SUPREME COURT OF THE STATE OF NEW YORK Appellate Division, Fourth Judicial Department
November 12, 2010
THE PEOPLE OF THE STATE OF NEW YORK, RESPONDENT,
ANTHONY MORRIS, DEFENDANT-APPELLANT.
Appeal from a judgment of the Erie County Court (Michael F. Pietruszka, J.), rendered October 30, 2008. The judgment convicted defendant, upon his plea of guilty, of attempted burglary in the second degree.
Published by New York State Law Reporting Bureau pursuant to Judiciary Law § 431.
This opinion is uncorrected and subject to revision before publication in the Official Reports.
PRESENT: MARTOCHE, J.P., CENTRA, CARNI, LINDLEY, AND PINE, JJ.
It is hereby ORDERED that the judgment so appealed from is unanimously affirmed.
On appeal from a judgment convicting him upon his plea of guilty of attempted burglary in the second degree (Penal Law §§ 110.00, 140.25 ), defendant contends that County Court abused its discretion in denying his motion to withdraw his plea. We reject that contention (see generally People v Howell, 60 AD3d 1347).
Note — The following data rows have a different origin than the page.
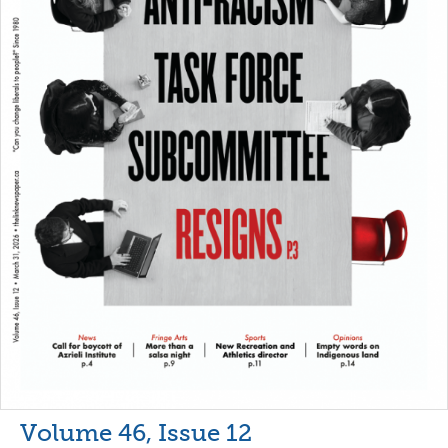
Volume 46, Issue 12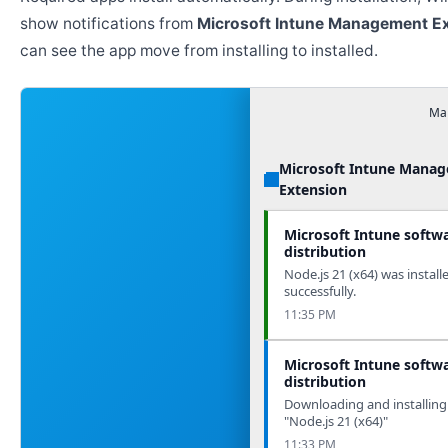
show notifications from
Microsoft Intune Management E
can see the app move from installing to installed.
Man
Microsoft Intune Mana
Extension
Microsoft Intune softw
distribution
Node.js 21 (x64) was install
successfully.
11:35 PM
Microsoft Intune softw
distribution
Downloading and installing
"Node.js 21 (x64)"
11:33 PM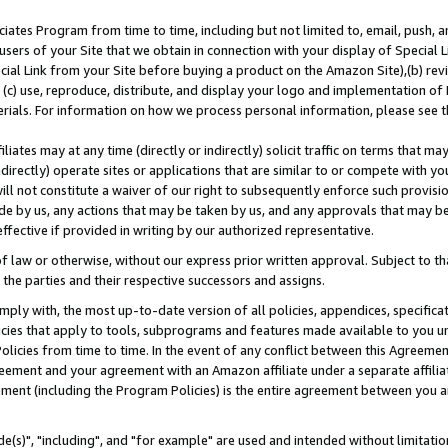
ates Program from time to time, including but not limited to, email, push, a
users of your Site that we obtain in connection with your display of Special
ial Link from your Site before buying a product on the Amazon Site),(b) revi
d (c) use, reproduce, distribute, and display your logo and implementation o
erials. For information on how we process personal information, please see t
iates may at any time (directly or indirectly) solicit traffic on terms that ma
ndirectly) operate sites or applications that are similar to or compete with your
ll not constitute a waiver of our right to subsequently enforce such provisi
e by us, any actions that may be taken by us, and any approvals that may b
effective if provided in writing by our authorized representative.
 law or otherwise, without our express prior written approval. Subject to that
 the parties and their respective successors and assigns.
ly with, the most up-to-date version of all policies, appendices, specificati
icies that apply to tools, subprograms and features made available to you u
Policies from time to time. In the event of any conflict between this Agreeme
Agreement and your agreement with an Amazon affiliate under a separate affil
ement (including the Program Policies) is the entire agreement between you 
e(s)", "including", and "for example" are used and intended without limitatio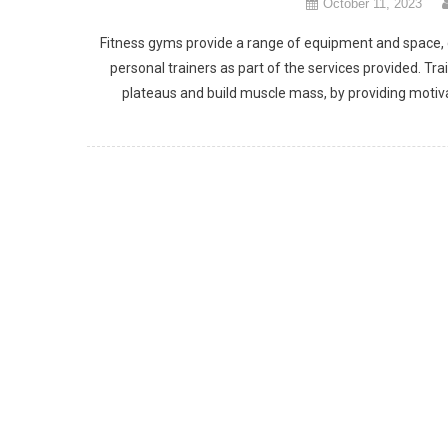
October 11, 2023
Fitness gyms provide a range of equipment and space, cat
personal trainers as part of the services provided. 
plateaus and build muscle mass, by providing motiv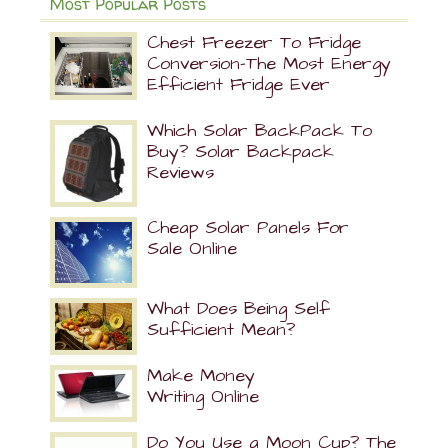
Most Popular Posts
Chest Freezer To Fridge
Conversion-The Most Energy
Efficient Fridge Ever
Which Solar BackPack To
Buy? Solar Backpack
Reviews
Cheap Solar Panels For
Sale Online
What Does Being Self
Sufficient Mean?
Make Money
Writing Online
Do You Use a Moon Cup? The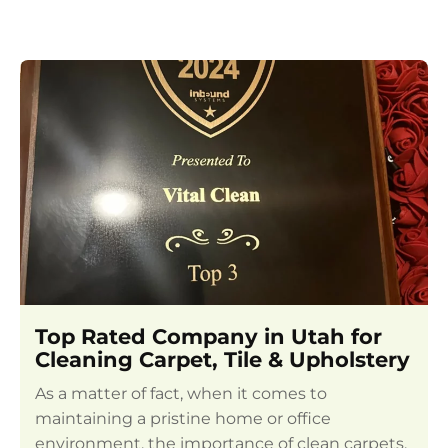
Top Rated Company in Utah for
Cleaning Carpet, Tile & Upholstery
As a matter of fact, when it comes to
maintaining a pristine home or office
environment, the importance of clean carpets,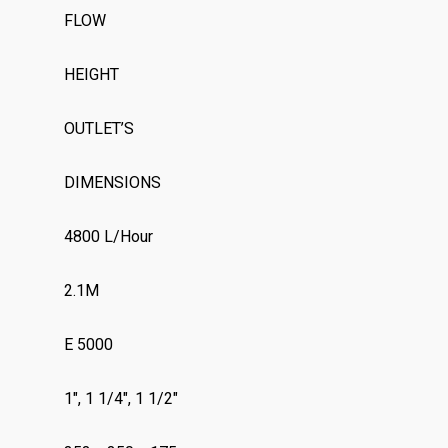
FLOW
HEIGHT
OUTLET’S
DIMENSIONS
4800 L/Hour
2.1M
E 5000
1″, 1 1/4″, 1 1/2″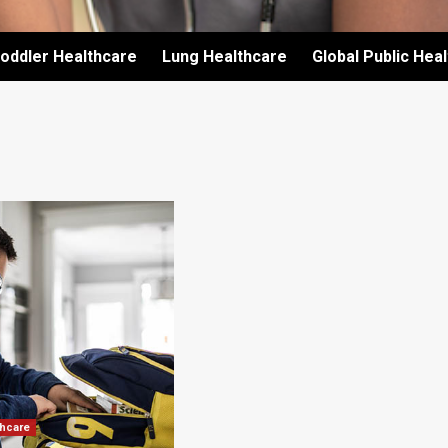
oddler Healthcare
Lung Healthcare
Global Public Hea
thcare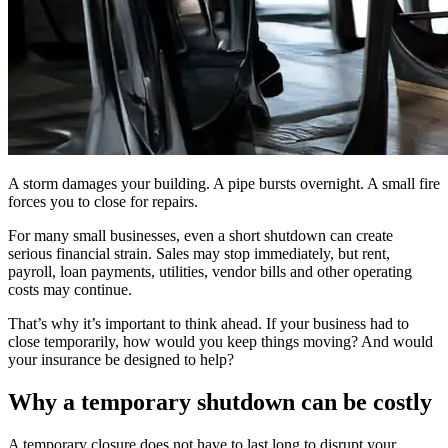
A storm damages your building. A pipe bursts overnight. A small fire
forces you to close for repairs.
For many small businesses, even a short shutdown can create
serious financial strain. Sales may stop immediately, but rent,
payroll, loan payments, utilities, vendor bills and other operating
costs may continue.
That’s why it’s important to think ahead. If your business had to
close temporarily, how would you keep things moving? And would
your insurance be designed to help?
Why a temporary shutdown can be costly
A temporary closure does not have to last long to disrupt your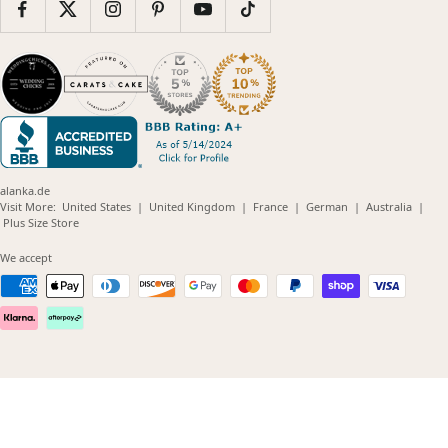
alanka.de
(opens
(opens
(opens
(opens
(opens
Visit More:
United States
|
United Kingdom
|
France
|
German
|
Australia
|
(opens
in
in
in
in
in
Plus Size Store
in
new
new
new
new
new
new
window)
window)
window)
window)
windo
We accept
window)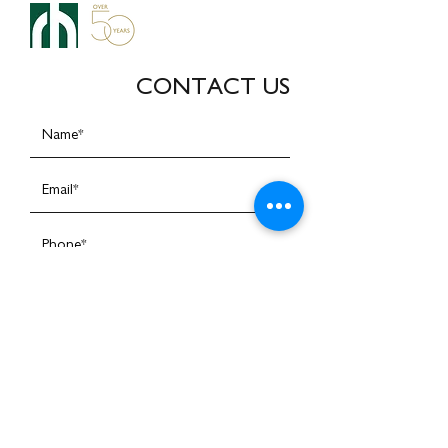
CONTACT US
I am happy to receive emails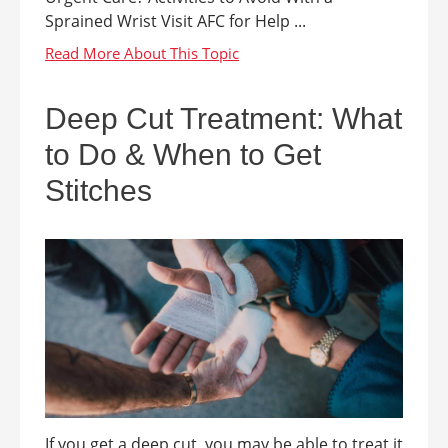
Sprained Wrist Visit AFC for Help ...
Deep Cut Treatment: What
to Do & When to Get
Stitches
If you get a deep cut, you may be able to treat it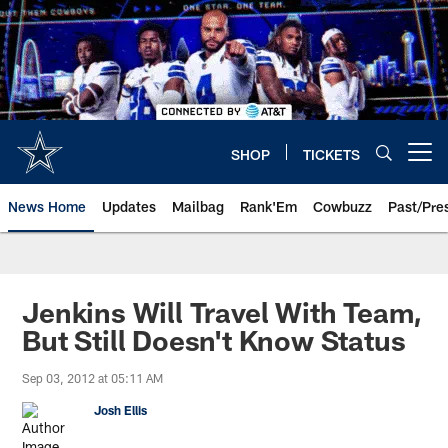
Skip
to
main
content
SHOP
TICKETS
Open menu button
News Home
Updates
Mailbag
Rank'Em
Cowbuzz
Past/Pre
Jenkins Will Travel With Team,
But Still Doesn't Know Status
Sep 03, 2012 at 05:11 AM
Josh Ellis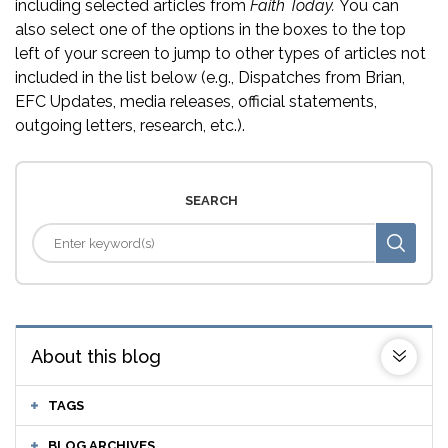
including selected articles from
Faith Today.
You can
also select one of the options in the boxes to the top
left of your screen to jump to other types of articles not
included in the list below (e.g., Dispatches from Brian,
EFC Updates, media releases, official statements,
outgoing letters, research, etc.).
SEARCH
About this blog
TAGS
BLOG ARCHIVES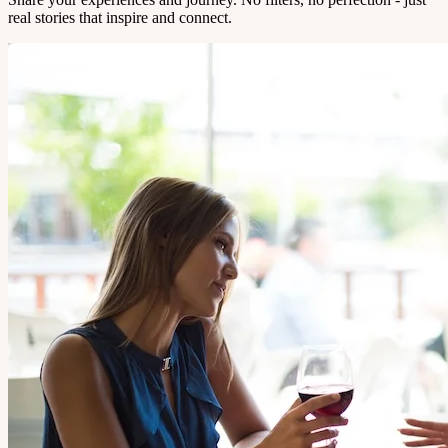
real stories that inspire and connect.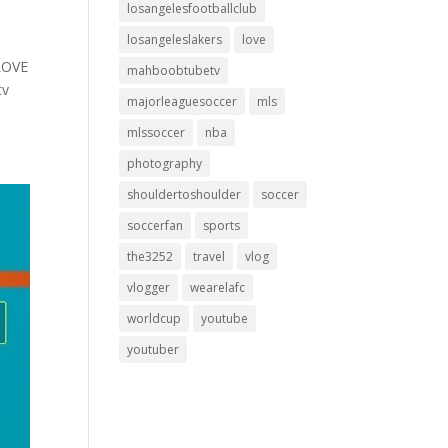
losangelesfootballclub
losangeleslakers
love
LOVE
mahboobtubetv
tv
majorleaguesoccer
mls
mlssoccer
nba
photography
shouldertoshoulder
soccer
soccerfan
sports
the3252
travel
vlog
vlogger
wearelafc
worldcup
youtube
youtuber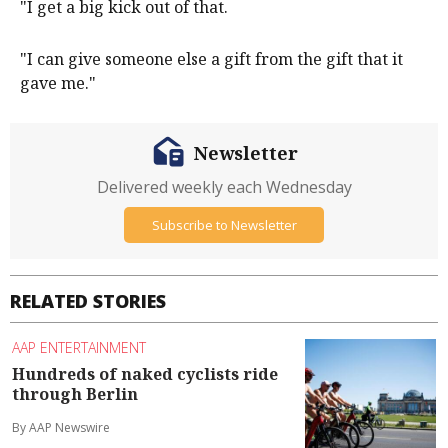
"I get a big kick out of that.
"I can give someone else a gift from the gift that it
gave me."
Newsletter
Delivered weekly each Wednesday
Subscribe to Newsletter
RELATED STORIES
AAP ENTERTAINMENT
Hundreds of naked cyclists ride
through Berlin
By AAP Newswire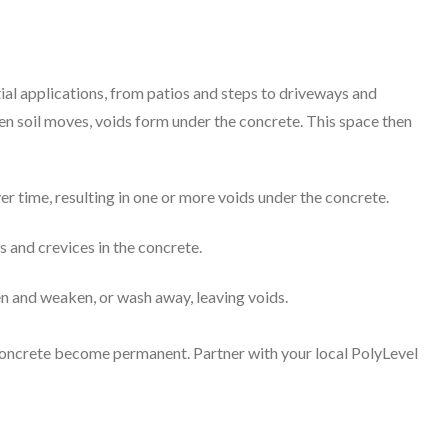
ial applications, from patios and steps to driveways and
n soil moves, voids form under the concrete. This space then
ver time, resulting in one or more voids under the concrete.
s and crevices in the concrete.
ten and weaken, or wash away, leaving voids.
d concrete become permanent. Partner with your local PolyLevel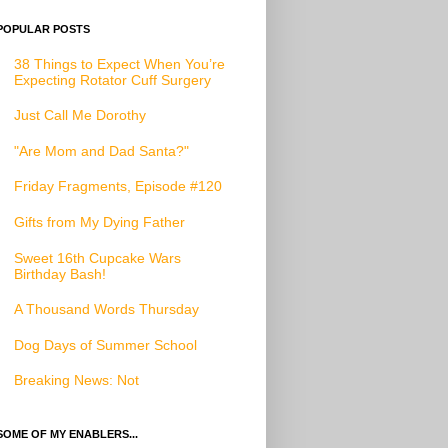
POPULAR POSTS
38 Things to Expect When You’re
Expecting Rotator Cuff Surgery
Just Call Me Dorothy
"Are Mom and Dad Santa?"
Friday Fragments, Episode #120
Gifts from My Dying Father
Sweet 16th Cupcake Wars
Birthday Bash!
A Thousand Words Thursday
Dog Days of Summer School
Breaking News: Not
SOME OF MY ENABLERS...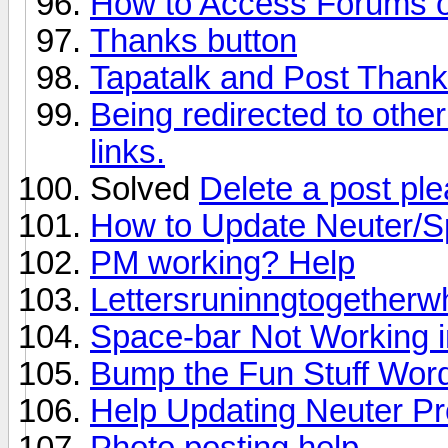
How to Access Forums on
Thanks button
Tapatalk and Post Than
Being redirected to other
links.
Solved
Delete a post pl
How to Update Neuter/S
PM working? Help
Lettersruninngtogetherw
Space-bar Not Working 
Bump the Fun Stuff Word
Help Updating Neuter Pr
Photo posting help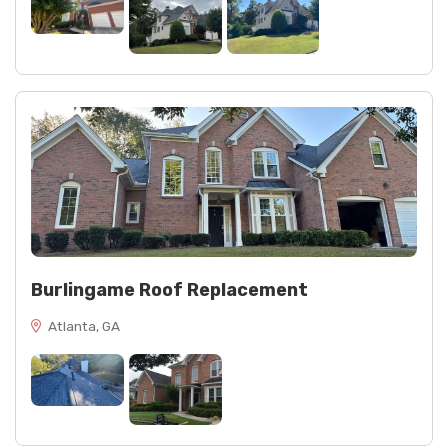
Burlingame Roof Replacement
Atlanta, GA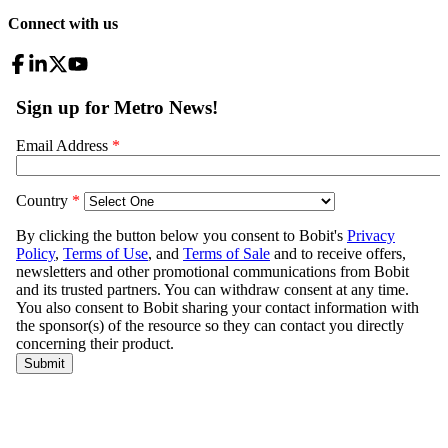
Connect with us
The plea colloquy was not rendered factually insufficient by defendant's monosyllabic responses to questioning by the court (see People v VanDeViver, 56 AD3d 1118, lv denied 11 NY3d 931, 12 NY3d 788; People v Wilson, 38 AD3d 1348, lv denied 9 NY3d 927), and we conclude that the record otherwise establishes that the plea was knowing, voluntary and intelligent (see People v Guzman, 70 AD3d 1332; People v Spikes, 28 AD3d 1101, 1102, lv denied 7 NY3d 818). Indeed, the contention of defendant that his plea was coerced by defense counsel is belied by the record (see People v Montgomery, 63 AD3d 1635, 1636, lv denied 13 NY3d 798; People v Gimenez, 59 AD3d 1088, 1089, lv denied 12 NY3d 816). In addition, defendant failed to submit any new evidence to substantiate his conclusory assertions of innocence in support of his motion to withdraw the plea (see Guzman, 70 AD3d 1332; People v Kimmons, 39 AD3d 1180). Thus, contrary to the contention of defendant, he made no showing of entitlement to an evidentiary hearing on his motion, and we note in any event that "[o]nly in the rare instance will a defendant be entitled to an evidentiary hearing" (People v Tinsley, 35 NY2d 926, 927; see Kimmons, 39 AD3d at 1180).